Kain hitam menutup nama masjid Al Robithoh Bandara Abdulrachman Saleh Malang dan kaligrafi. (Foto: M Aminudin/detikcom)

Kaligrafi di Masjid Al-Robithoh Bandara Abdulrachman Saleh, Malang, Jawa Timur, akhirnya dicopot. Hal ini sebagai buntut dari perdebatan netizen yang dipicu oleh salah satu akun Twitter yang menyebut kaligrafi di masjid tersebut mirip salib.

Pencopotan ini bertujuan untuk menghindari kesalahan tafsir.

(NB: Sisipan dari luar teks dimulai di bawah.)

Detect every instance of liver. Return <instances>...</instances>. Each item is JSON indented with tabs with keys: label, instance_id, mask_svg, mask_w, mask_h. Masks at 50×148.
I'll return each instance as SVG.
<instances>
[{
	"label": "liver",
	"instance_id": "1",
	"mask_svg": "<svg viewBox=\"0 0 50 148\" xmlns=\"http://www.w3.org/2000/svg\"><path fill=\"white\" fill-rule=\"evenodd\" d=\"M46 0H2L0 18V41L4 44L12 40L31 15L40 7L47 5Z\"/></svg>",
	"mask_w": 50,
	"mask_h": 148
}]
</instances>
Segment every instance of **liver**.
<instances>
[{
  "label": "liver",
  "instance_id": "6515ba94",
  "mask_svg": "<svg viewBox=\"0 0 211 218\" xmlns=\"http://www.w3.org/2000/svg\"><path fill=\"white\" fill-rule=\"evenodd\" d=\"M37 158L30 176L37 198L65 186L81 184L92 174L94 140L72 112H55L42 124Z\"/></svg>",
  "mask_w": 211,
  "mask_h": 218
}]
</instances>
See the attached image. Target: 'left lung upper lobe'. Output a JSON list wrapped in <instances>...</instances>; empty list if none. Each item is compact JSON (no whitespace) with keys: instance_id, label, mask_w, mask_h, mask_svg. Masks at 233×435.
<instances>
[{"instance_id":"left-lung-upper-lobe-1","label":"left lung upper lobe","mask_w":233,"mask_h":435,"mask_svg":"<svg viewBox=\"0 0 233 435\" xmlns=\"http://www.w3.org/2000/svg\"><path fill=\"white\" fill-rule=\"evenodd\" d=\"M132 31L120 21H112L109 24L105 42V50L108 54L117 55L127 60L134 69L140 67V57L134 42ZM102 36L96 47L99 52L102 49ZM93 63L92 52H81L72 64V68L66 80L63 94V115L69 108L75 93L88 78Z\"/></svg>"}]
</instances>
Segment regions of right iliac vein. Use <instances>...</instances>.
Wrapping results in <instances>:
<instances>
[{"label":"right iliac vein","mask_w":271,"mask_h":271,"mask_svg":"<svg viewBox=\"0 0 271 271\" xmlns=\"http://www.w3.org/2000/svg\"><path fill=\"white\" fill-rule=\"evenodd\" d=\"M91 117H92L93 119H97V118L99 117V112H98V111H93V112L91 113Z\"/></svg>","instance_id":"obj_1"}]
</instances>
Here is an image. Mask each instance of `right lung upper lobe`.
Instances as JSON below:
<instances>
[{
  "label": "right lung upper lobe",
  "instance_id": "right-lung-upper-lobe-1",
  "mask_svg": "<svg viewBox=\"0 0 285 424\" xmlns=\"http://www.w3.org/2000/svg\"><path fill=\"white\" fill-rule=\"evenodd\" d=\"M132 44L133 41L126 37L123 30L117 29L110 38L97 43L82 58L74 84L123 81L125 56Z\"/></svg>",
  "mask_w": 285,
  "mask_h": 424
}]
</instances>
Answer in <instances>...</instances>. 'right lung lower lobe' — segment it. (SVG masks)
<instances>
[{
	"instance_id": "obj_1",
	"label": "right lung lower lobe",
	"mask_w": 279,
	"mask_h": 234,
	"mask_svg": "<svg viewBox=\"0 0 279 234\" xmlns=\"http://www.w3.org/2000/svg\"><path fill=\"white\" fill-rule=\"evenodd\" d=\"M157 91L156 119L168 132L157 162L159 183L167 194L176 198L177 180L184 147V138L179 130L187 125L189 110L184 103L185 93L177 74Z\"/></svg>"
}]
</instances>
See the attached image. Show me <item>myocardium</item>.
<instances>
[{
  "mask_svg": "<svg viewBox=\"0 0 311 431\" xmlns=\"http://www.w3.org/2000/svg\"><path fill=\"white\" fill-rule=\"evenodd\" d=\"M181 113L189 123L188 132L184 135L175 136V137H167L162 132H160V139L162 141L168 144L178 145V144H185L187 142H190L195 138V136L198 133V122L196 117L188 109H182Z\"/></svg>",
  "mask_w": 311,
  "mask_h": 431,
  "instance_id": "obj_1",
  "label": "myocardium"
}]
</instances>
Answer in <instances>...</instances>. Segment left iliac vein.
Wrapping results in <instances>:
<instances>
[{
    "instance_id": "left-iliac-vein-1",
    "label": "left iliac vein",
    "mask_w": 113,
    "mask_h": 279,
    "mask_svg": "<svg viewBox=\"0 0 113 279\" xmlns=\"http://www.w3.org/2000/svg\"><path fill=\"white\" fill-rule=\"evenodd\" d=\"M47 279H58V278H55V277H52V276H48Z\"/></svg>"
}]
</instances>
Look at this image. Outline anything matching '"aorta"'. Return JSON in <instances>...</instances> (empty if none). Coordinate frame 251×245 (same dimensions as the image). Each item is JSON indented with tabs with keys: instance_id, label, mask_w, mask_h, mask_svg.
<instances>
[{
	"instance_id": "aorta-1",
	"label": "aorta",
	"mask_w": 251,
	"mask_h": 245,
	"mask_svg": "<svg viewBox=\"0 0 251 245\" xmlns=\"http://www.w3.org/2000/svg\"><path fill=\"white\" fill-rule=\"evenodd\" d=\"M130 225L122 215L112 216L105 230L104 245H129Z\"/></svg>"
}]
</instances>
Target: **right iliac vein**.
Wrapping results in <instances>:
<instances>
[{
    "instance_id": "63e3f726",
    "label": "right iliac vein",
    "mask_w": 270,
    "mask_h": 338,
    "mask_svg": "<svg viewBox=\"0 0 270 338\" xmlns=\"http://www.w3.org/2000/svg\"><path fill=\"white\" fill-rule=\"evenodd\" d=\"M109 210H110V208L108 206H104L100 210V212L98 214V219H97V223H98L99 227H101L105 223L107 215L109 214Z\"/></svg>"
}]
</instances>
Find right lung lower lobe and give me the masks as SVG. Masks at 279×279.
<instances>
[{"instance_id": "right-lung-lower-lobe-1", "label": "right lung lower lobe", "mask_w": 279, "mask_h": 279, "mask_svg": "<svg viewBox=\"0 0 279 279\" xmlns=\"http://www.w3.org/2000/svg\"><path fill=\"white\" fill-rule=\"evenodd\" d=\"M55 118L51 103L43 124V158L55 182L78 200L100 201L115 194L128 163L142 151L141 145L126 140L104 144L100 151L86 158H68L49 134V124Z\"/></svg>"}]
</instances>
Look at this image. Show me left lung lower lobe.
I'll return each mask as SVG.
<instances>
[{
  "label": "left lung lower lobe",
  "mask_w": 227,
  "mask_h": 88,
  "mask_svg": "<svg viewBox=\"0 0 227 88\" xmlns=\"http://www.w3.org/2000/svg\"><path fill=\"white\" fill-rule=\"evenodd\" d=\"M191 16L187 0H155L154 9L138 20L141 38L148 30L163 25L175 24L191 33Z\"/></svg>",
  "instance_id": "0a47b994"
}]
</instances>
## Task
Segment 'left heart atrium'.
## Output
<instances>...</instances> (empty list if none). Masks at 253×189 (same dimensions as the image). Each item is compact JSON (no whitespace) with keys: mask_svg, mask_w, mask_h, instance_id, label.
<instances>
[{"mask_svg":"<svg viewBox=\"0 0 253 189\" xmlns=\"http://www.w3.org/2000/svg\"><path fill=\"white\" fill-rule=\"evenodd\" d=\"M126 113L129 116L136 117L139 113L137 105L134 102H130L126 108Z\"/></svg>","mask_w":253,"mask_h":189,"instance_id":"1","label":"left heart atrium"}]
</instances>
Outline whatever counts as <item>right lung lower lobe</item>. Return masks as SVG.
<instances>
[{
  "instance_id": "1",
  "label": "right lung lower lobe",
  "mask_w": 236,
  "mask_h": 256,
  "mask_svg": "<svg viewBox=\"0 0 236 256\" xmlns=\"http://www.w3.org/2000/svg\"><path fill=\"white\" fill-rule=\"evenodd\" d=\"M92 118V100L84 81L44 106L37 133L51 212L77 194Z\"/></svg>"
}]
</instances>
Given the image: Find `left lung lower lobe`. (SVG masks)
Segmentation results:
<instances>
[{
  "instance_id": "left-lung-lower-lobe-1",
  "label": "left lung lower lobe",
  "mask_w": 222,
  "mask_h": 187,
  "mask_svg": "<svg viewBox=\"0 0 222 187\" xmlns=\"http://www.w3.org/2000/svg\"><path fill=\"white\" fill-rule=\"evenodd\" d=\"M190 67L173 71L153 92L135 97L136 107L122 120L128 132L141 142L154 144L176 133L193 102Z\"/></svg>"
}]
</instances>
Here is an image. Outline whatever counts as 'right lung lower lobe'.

Sehingga akan dilakukan perbaikan desain kaligrafi.

“Bila ada yang melihat kaligrafi dari sudut padang lain, nanti akan diperbaiki,” kata mantan Kadishub Jatim yang kini Penjabat sementara (Pjs) Wali Kota Malang, Wahid Wahyudi, dalam keterangannya kepada detikcom, Rabu (25/4/2018).

Masjid Al-Robithoh ini sendiri dibangun oleh Dishub Jawa Timur sebagai penanggung jawab bandara dan saat ini belum diresmikan. Proses pembangunan baru akan tuntas pada akhir tahun ini .

Masjid dibangun ketika Wahid Wahyudi masih menjabat sebagai Kadishub Jatim. Sejak Februari 2018 hingga kini, Wahid ditugaskan menjadi Pjs Wali Kota Malang.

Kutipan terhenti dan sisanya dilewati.